(Collection entries)

________________________

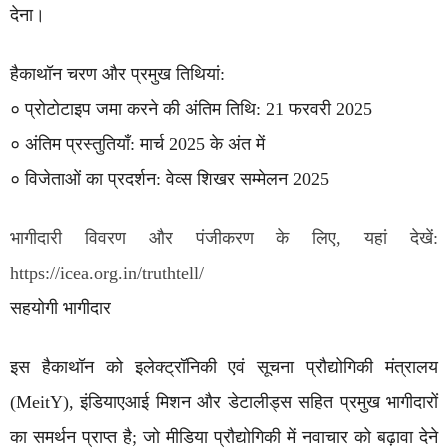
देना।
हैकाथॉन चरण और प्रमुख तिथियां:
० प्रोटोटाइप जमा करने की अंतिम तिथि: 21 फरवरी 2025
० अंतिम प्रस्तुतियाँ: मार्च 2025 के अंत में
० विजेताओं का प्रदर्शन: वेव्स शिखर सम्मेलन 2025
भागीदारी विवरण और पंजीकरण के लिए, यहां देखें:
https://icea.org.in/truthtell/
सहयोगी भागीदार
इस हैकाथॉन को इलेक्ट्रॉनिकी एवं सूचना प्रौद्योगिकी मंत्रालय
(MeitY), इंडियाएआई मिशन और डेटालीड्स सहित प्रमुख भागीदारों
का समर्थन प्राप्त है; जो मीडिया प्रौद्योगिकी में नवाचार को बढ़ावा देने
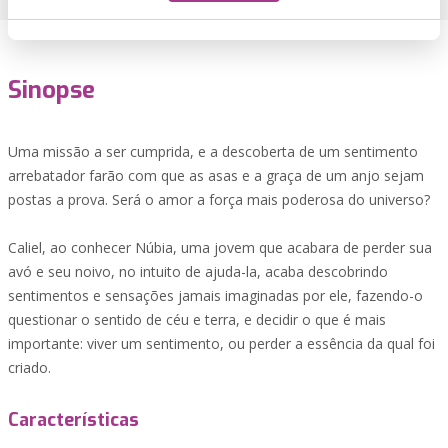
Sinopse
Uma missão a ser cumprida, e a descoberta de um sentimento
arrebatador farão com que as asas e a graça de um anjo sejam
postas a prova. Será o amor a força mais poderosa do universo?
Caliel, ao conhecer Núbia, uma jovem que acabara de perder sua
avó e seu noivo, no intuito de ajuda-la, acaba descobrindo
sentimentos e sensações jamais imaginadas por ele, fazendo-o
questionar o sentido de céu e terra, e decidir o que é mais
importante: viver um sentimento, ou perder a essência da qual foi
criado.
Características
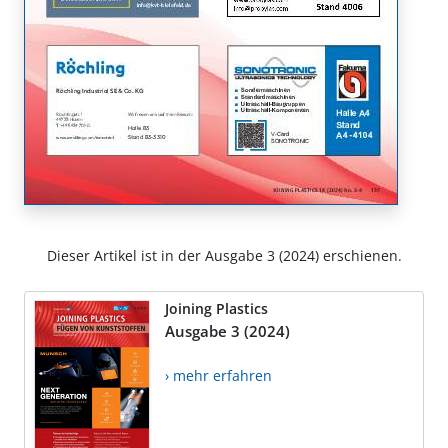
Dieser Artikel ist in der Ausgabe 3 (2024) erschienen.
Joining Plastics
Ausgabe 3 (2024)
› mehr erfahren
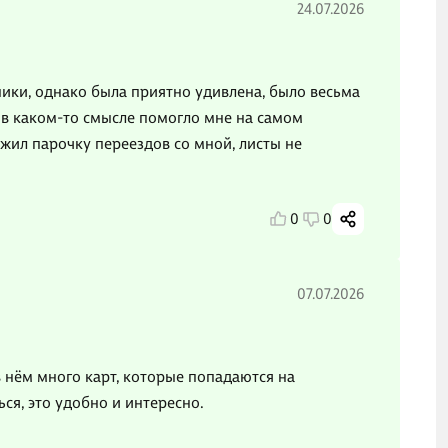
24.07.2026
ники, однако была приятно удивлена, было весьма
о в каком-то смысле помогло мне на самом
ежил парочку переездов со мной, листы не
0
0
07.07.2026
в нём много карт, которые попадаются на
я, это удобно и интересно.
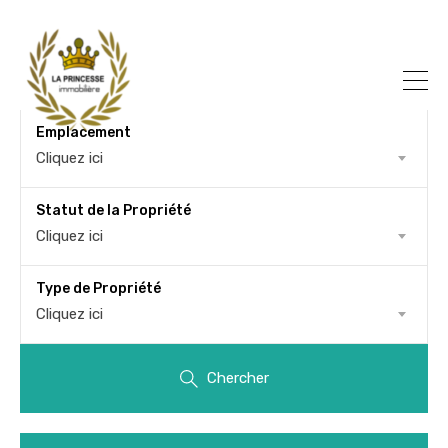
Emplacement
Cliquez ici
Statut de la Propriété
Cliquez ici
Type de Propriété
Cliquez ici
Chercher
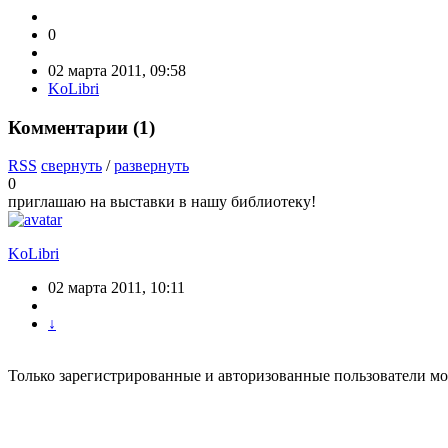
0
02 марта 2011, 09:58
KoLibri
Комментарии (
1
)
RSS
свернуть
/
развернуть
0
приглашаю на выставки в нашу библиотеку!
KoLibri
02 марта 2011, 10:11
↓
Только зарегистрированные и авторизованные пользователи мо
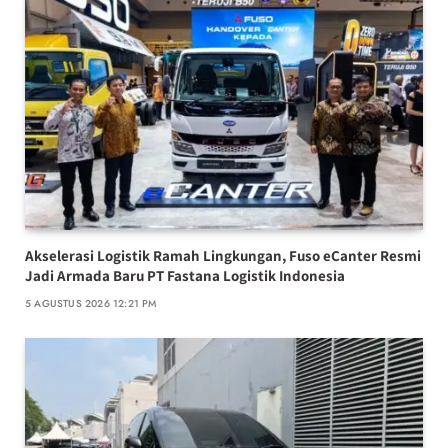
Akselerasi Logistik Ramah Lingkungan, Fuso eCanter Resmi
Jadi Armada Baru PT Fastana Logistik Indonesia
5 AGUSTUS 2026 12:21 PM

________________________

Requirement: Print out the records in full and exactly, dropping every picture.

Written response:
देना।
हैकाथॉन चरण और प्रमुख तिथियां:
० प्रोटोटाइप जमा करने की अंतिम तिथि: 21 फरवरी 2025
० अंतिम प्रस्तुतियाँ: मार्च 2025 के अंत में
० विजेताओं का प्रदर्शन: वेव्स शिखर सम्मेलन 2025
भागीदारी विवरण और पंजीकरण के लिए, यहां देखें:
https://icea.org.in/truthtell/
सहयोगी भागीदार
इस हैकाथॉन को इलेक्ट्रॉनिकी एवं सूचना प्रौद्योगिकी मंत्रालय
(MeitY), इंडियाएआई मिशन और डेटालीड्स सहित प्रमुख भागीदारों
का समर्थन प्राप्त है; जो मीडिया प्रौद्योगिकी में नवाचार को बढ़ावा देने
Sinopse
Uma missão a ser cumprida, e a descoberta de um sentimento
arrebatador farão com que as asas e a graça de um anjo sejam
postas a prova. Será o amor a força mais poderosa do universo?
Caliel, ao conhecer Núbia, uma jovem que acabara de perder sua
avó e seu noivo, no intuito de ajuda-la, acaba descobrindo
sentimentos e sensações jamais imaginadas por ele, fazendo-o
questionar o sentido de céu e terra, e decidir o que é mais
importante: viver um sentimento, ou perder a essência da qual foi
criado.
Características
Dieser Artikel ist in der Ausgabe 3 (2024) erschienen.
Joining Plastics
Ausgabe 3 (2024)
› mehr erfahren
24.07.2026
ники, однако была приятно удивлена, было весьма
о в каком-то смысле помогло мне на самом
ежил парочку переездов со мной, листы не
0
0
07.07.2026
в нём много карт, которые попадаются на
я, это удобно и интересно.
Emplacement
Cliquez ici
Statut de la Propriété
Cliquez ici
Type de Propriété
Cliquez ici
Chercher
0
02 марта 2011, 09:58
KoLibri
Комментарии (
1
)
RSS
свернуть
/
развернуть
0
приглашаю на выставки в нашу библиотеку!
KoLibri
02 марта 2011, 10:11
↓
Только зарегистрированные и авторизованные пользователи мо
Akselerasi Logistik Ramah Lingkungan, Fuso eCanter Resmi
Jadi Armada Baru PT Fastana Logistik Indonesia
5 AGUSTUS 2026 12:21 PM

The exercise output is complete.